WORK INSTRUCTIONS -
Copy out each line featuring the string "einen" from the entries beneath.

=== RECORDED INFORMATION ===

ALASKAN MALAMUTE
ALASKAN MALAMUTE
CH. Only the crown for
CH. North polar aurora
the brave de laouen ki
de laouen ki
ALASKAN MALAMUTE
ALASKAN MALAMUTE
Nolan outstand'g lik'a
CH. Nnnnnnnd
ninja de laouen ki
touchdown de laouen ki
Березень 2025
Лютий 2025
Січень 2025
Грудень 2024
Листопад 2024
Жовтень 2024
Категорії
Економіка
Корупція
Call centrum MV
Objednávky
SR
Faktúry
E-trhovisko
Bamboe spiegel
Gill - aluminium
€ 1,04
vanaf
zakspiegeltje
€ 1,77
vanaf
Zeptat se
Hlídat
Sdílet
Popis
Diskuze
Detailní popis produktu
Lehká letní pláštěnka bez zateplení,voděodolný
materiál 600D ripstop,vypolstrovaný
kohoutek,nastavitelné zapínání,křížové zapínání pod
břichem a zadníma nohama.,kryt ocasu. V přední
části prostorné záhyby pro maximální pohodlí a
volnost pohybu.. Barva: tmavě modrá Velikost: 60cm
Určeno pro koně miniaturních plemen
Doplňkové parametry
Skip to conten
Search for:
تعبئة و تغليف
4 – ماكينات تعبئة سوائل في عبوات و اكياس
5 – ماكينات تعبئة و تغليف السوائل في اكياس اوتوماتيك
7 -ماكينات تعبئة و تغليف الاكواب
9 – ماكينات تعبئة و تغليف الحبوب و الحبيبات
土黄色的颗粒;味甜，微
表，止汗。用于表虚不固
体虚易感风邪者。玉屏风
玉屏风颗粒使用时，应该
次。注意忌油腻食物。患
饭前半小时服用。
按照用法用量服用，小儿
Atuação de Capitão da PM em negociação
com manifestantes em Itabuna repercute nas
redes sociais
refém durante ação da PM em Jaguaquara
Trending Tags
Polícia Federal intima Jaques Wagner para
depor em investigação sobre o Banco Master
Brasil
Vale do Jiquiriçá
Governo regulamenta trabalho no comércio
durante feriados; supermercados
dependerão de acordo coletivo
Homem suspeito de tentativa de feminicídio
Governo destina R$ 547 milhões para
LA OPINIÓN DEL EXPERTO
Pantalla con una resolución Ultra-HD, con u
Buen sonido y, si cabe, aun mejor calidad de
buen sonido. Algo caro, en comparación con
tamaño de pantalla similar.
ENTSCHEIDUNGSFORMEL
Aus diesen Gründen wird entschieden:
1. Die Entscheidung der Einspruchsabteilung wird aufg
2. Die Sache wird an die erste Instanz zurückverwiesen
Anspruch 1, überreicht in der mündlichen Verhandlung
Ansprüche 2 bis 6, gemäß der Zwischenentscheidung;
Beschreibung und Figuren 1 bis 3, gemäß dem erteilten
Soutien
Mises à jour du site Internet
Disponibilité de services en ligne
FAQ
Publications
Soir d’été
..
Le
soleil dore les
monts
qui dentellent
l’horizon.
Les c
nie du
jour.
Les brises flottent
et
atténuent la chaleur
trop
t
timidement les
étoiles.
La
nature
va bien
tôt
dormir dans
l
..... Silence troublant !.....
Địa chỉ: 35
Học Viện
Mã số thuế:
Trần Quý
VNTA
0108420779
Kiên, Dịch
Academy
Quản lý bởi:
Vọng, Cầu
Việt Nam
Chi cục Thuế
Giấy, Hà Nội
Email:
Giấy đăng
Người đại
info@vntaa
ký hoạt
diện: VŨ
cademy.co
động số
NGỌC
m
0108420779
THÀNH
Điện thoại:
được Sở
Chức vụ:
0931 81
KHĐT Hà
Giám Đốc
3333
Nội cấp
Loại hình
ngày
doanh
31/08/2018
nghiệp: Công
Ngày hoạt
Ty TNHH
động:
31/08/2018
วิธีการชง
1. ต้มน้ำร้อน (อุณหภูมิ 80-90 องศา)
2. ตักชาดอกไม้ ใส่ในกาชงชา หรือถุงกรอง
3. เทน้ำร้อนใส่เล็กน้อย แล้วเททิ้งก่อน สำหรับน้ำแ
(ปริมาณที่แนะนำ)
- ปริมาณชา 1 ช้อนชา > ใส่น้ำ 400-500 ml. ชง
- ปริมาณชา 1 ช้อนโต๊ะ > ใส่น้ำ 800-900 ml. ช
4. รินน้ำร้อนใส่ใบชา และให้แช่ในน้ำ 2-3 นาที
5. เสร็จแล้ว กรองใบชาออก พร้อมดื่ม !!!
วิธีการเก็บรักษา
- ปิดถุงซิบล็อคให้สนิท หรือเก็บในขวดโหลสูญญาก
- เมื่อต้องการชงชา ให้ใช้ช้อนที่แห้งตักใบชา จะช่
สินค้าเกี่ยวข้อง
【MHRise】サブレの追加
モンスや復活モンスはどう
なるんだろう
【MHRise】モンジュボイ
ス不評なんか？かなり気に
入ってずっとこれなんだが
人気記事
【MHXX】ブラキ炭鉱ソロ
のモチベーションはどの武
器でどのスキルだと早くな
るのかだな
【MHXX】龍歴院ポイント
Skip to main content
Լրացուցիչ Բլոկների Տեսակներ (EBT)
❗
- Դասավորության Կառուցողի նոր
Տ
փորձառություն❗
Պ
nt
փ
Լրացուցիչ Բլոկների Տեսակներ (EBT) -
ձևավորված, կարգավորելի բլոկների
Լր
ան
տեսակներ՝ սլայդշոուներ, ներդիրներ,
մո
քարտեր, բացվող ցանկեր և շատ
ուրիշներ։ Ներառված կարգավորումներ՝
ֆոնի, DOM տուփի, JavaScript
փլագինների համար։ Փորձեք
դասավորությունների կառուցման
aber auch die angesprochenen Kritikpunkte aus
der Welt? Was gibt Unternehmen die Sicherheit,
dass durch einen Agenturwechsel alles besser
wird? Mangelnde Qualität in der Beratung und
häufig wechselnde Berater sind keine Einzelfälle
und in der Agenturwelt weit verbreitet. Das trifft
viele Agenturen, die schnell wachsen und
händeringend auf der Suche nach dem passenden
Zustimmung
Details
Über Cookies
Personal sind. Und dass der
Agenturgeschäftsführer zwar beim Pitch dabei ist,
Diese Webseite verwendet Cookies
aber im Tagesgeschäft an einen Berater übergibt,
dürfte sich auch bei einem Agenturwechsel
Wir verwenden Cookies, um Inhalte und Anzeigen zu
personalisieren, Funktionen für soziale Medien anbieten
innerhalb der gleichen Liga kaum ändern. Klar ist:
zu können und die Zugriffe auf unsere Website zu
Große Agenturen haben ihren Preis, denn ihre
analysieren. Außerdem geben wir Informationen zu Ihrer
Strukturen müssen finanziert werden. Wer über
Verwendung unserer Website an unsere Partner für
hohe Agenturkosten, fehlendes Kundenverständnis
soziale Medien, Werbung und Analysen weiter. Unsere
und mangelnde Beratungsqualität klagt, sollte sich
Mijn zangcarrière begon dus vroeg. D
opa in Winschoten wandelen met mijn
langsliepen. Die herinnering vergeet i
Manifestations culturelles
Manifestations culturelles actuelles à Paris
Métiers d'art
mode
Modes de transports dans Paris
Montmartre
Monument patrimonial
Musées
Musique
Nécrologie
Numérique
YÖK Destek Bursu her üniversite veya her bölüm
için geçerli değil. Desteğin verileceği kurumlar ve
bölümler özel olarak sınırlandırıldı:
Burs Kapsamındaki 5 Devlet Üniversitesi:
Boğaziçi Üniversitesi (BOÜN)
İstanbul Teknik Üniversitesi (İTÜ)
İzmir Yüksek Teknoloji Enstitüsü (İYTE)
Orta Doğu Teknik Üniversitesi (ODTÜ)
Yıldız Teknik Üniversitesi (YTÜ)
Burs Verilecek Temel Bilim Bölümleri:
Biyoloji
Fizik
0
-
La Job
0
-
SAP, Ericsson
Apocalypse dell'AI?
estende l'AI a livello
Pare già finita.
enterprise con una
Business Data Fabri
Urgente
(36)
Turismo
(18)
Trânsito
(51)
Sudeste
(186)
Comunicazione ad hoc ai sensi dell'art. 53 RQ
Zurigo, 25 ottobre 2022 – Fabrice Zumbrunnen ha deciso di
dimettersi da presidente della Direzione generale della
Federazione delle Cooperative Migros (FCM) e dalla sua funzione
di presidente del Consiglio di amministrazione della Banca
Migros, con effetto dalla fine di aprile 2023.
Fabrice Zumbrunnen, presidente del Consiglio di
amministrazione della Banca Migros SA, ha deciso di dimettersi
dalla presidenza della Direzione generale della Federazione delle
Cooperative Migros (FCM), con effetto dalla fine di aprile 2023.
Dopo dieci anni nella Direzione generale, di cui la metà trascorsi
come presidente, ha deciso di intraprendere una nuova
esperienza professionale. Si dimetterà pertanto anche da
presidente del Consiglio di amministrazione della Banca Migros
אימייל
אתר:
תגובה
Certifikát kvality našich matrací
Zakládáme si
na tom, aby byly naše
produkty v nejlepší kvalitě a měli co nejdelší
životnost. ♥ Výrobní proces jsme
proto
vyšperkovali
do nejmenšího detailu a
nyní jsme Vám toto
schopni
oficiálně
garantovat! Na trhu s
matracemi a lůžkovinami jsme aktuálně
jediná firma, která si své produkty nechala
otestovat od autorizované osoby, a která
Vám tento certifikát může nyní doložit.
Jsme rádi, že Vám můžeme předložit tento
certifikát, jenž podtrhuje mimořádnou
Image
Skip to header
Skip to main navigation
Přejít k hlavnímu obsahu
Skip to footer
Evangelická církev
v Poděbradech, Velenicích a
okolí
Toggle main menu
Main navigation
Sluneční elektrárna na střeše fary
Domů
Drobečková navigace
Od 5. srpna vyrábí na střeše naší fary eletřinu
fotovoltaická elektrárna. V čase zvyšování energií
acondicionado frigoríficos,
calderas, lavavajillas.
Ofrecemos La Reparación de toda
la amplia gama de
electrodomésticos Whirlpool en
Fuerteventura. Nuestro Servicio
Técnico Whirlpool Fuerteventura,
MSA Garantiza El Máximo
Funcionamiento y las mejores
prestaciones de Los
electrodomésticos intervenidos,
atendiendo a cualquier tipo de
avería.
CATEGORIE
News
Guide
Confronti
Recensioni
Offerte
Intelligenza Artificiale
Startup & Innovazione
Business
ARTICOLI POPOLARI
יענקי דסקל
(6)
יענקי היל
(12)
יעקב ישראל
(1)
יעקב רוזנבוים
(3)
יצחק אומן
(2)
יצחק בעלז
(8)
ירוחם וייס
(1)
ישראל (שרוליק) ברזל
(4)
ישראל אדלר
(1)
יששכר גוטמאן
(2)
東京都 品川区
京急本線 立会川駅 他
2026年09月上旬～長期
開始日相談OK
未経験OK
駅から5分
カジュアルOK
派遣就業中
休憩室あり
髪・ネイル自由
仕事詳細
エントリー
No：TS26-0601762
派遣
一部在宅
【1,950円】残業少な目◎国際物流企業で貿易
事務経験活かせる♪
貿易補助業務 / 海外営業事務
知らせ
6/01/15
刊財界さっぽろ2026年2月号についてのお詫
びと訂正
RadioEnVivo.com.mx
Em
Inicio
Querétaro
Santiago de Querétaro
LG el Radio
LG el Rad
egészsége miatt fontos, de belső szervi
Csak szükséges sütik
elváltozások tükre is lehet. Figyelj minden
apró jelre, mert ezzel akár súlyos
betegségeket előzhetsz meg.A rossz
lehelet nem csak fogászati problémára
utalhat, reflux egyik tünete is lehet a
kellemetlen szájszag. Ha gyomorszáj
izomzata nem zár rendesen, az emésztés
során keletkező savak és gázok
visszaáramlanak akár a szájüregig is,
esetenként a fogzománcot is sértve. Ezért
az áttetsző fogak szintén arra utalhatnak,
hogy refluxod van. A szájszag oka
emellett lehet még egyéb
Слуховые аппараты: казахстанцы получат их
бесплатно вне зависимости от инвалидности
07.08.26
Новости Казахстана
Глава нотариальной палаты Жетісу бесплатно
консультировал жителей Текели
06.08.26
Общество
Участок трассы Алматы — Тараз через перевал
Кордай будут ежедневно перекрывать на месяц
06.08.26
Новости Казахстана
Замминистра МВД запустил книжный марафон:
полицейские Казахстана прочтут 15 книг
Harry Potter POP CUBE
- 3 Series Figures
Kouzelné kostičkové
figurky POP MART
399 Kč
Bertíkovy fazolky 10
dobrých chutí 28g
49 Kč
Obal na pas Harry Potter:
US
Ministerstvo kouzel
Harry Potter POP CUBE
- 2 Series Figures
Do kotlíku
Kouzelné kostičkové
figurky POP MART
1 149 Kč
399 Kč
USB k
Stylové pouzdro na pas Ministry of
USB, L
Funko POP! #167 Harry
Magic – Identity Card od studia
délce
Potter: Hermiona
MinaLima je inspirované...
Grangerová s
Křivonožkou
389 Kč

===

EXERCISE SOLUTION -
dass durch einen Agenturwechsel alles besser
aber im Tagesgeschäft an einen Berater übergibt,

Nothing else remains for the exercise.